All records, minus the pictures: write them out exactly.

• • • • •

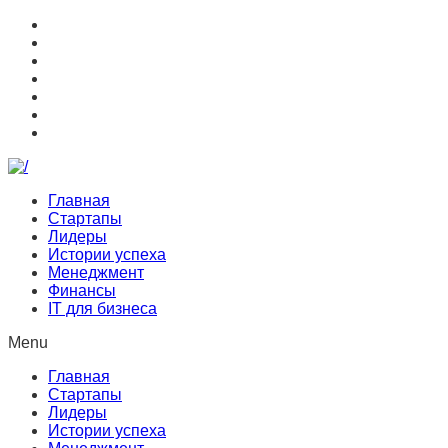
Главная
Стартапы
Лидеры
Истории успеха
Менеджмент
Финансы
IT для бизнеса
Menu
Главная
Стартапы
Лидеры
Истории успеха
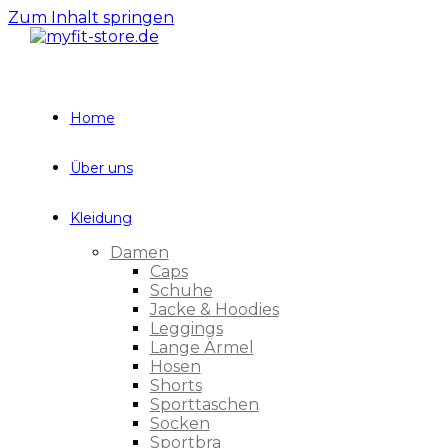
Zum Inhalt springen
Home
Über uns
Kleidung
Damen
Caps
Schuhe
Jacke & Hoodies
Leggings
Lange Ärmel
Hosen
Shorts
Sporttaschen
Socken
Sportbra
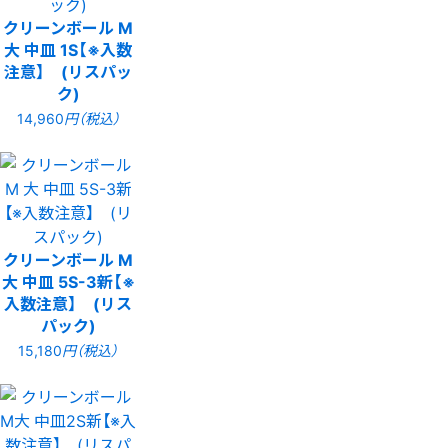
クリーンボール M
大 中皿 1S【※入数
注意】 (リスパッ
ク)
14,960
円（税込）
クリーンボール M
大 中皿 5S-3新【※
入数注意】 (リス
パック)
15,180
円（税込）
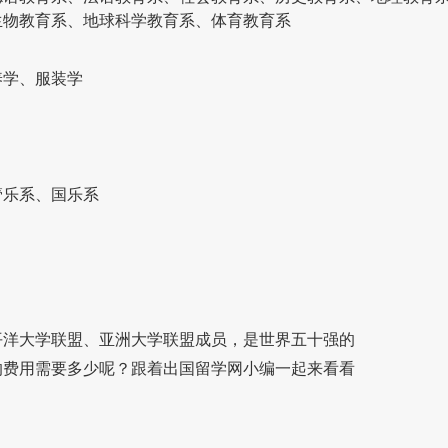
生物教育系、地球科学教育系、体育教育系
养学、服装学
管乐系、国乐系
洋大学联盟、亚洲大学联盟成员，是世界五十强的
的费用需要多少呢？跟着出国留学网小编一起来看看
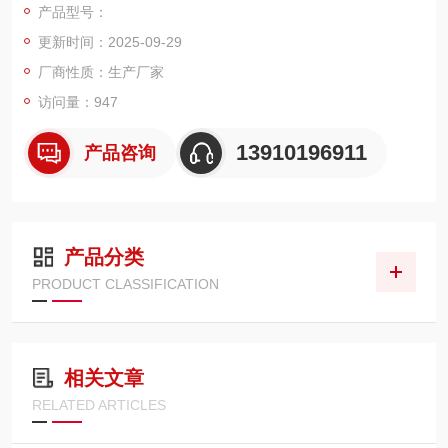
产品型号：
更新时间：2025-09-29
厂商性质：生产厂家
访问量：947
13910196911
产品咨询
产品分类
PRODUCT CLASSIFICATION
相关文章
RELATED ARTICLES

• • • • •

- **OUTPUT FOR THIS TASK**:
Главная
Стартапы
Лидеры
Истории успеха
Менеджмент
Финансы
IT для бизнеса
Menu
Главная
Стартапы
Лидеры
Истории успеха
Zum Inhalt springen
Home
Über uns
Kleidung
Damen
Caps
Schuhe
Jacke & Hoodies
Leggings
Lange Ärmel
Hosen
Shorts
Sporttaschen
Socken
Sportbra
クリーンボール M
大 中皿 1S【※入数
注意】 (リスパッ
ク)
14,960
円（税込）
クリーンボール M
大 中皿 5S-3新【※
入数注意】 (リス
パック)
15,180
円（税込）
生物教育系、地球科学教育系、体育教育系
养学、服装学
管乐系、国乐系
洋大学联盟、亚洲大学联盟成员，是世界五十强的
的费用需要多少呢？跟着出国留学网小编一起来看看
产品型号：
更新时间：2025-09-29
厂商性质：生产厂家
访问量：947
13910196911
产品咨询
产品分类
PRODUCT CLASSIFICATION
相关文章
RELATED ARTICLES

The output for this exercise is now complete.